#### Given entries ####
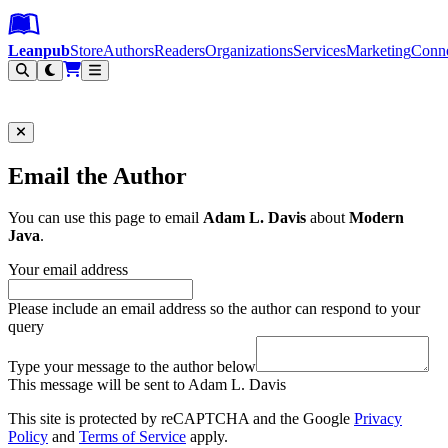
Leanpub Header
Leanpub Navigation
Skip to main content
Go to Leanpub.com
Leanpub
Store
Authors
Readers
Organizations
Services
Marketing
Conn
Filter
Email the Author
You can use this page to email
Adam L. Davis
about
Modern
Java
.
Your email address
Please include an email address so the author can respond to your
query
Type your message to the author below
This message will be sent to Adam L. Davis
This site is protected by reCAPTCHA and the Google
Privacy
Policy
and
Terms of Service
apply.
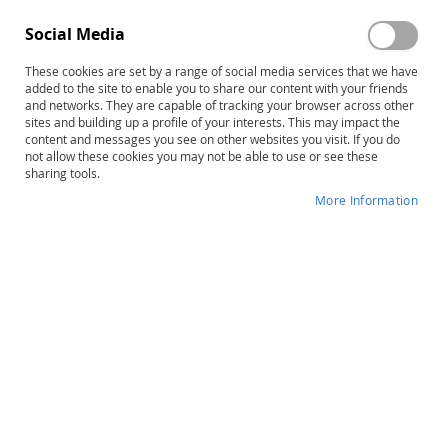
Social Media
These cookies are set by a range of social media services that we have
added to the site to enable you to share our content with your friends
and networks. They are capable of tracking your browser across other
Skip
TOWL-4: Test of Written Language–
sites and building up a profile of your interests. This may impact the
content and messages you see on other websites you visit. If you do
to
Fourth Edition, Complete Kit
not allow these cookies you may not be able to use or see these
the
sharing tools.
beginning
Product ID
12850
of
More Information
the
IN STOCK
images
gallery
More
Donald D. Hammill • Stephen C. Larsen
Information
B
School-Age
60–90 minutes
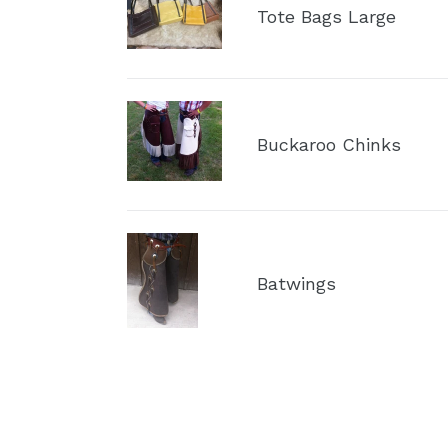
Bags
Tote Bags Large
Large
Buckaroo
Chinks
Buckaroo Chinks
Batwings
Batwings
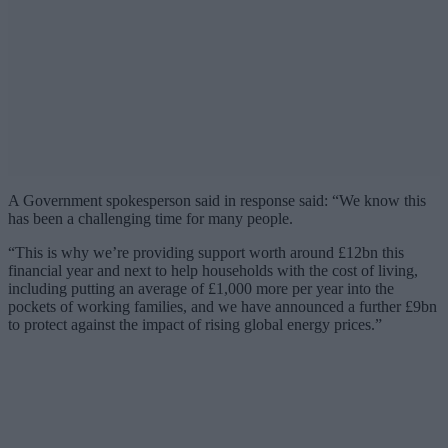
A Government spokesperson said in response said:
“We know this
has been a challenging time for many people.
“This is why we’re providing support worth around £12bn this
financial year and next to help households with the cost of living,
including putting an average of £1,000 more per year into the
pockets of working families, and we have announced a further £9bn
to protect against the impact of rising global energy prices.”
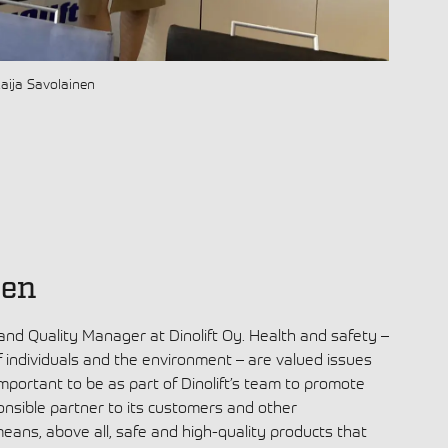
Raija Savolainen
nen
 and Quality Manager at Dinolift Oy. Health and safety –
f individuals and the environment – are valued issues
s important to be as part of Dinolift’s team to promote
onsible partner to its customers and other
means, above all, safe and high-quality products that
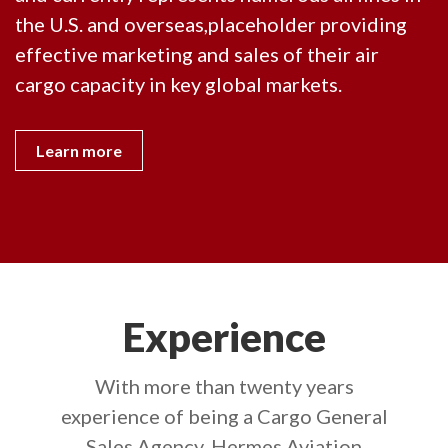
the U.S. and overseas,placeholder providing
effective marketing and sales of their air
cargo capacity in key global markets.
Learn more
Experience
With more than twenty years
experience of being a Cargo General
Sales Agency, Hermes Aviation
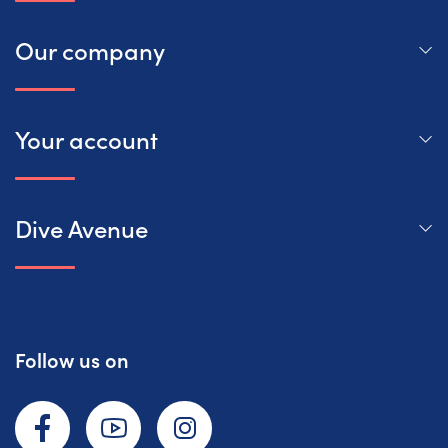
Our company
Your account
Dive Avenue
Follow us on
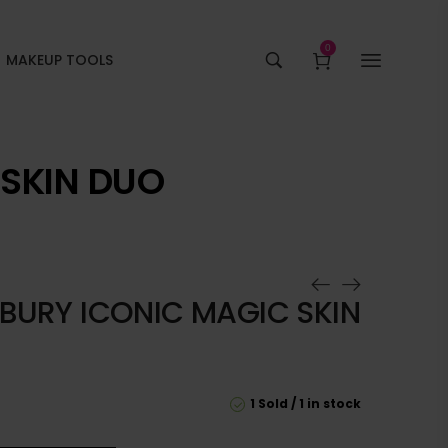
0
MAKEUP TOOLS
 SKIN DUO
LBURY ICONIC MAGIC SKIN
1 Sold
1 in stock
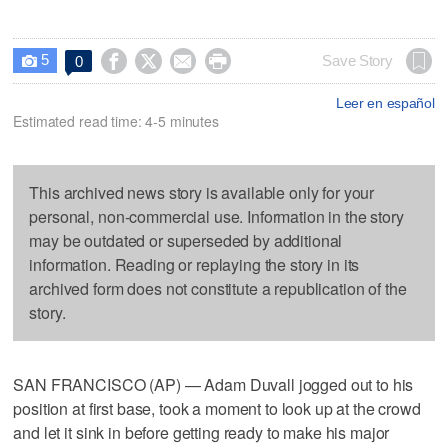
5




Save Story
0

Leer en español
Estimated read time: 4-5 minutes
This archived news story is available only for your
personal, non-commercial use. Information in the story
may be outdated or superseded by additional
information. Reading or replaying the story in its
archived form does not constitute a republication of the
story.
SAN FRANCISCO (AP) — Adam Duvall jogged out to his
position at first base, took a moment to look up at the crowd
and let it sink in before getting ready to make his major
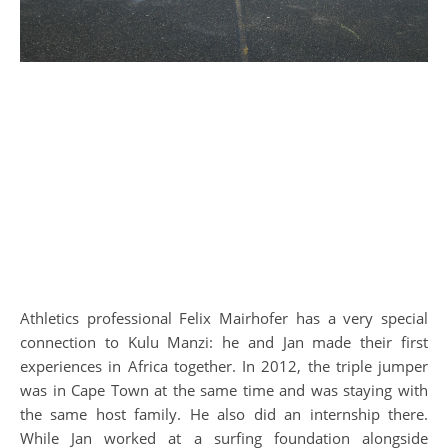
Athletics professional Felix Mairhofer has a very special
connection to Kulu Manzi: he and Jan made their first
experiences in Africa together. In 2012, the triple jumper
was in Cape Town at the same time and was staying with
the same host family. He also did an internship there.
While Jan worked at a surfing foundation alongside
####
[Task requirements] For this exercise, set down the lines in the entries above from the one with "Raija Savolainen" through the one with "SAN FRANCISCO (AP)" exactly as written, without any pictures.

[Response]
Raija Savolainen
nen
 and Quality Manager at Dinolift Oy. Health and safety –
f individuals and the environment – are valued issues
s important to be as part of Dinolift’s team to promote
onsible partner to its customers and other
means, above all, safe and high-quality products that
the U.S. and overseas,placeholder providing
effective marketing and sales of their air
cargo capacity in key global markets.
Learn more
Experience
With more than twenty years
experience of being a Cargo General
Sales Agency, Hermes Aviation
Our company
Your account
Dive Avenue
Follow us on
0
MAKEUP TOOLS
 SKIN DUO
LBURY ICONIC MAGIC SKIN
1 Sold
1 in stock
5




Save Story
0

Leer en español
Estimated read time: 4-5 minutes
This archived news story is available only for your
personal, non-commercial use. Information in the story
may be outdated or superseded by additional
information. Reading or replaying the story in its
archived form does not constitute a republication of the
story.
SAN FRANCISCO (AP) — Adam Duvall jogged out to his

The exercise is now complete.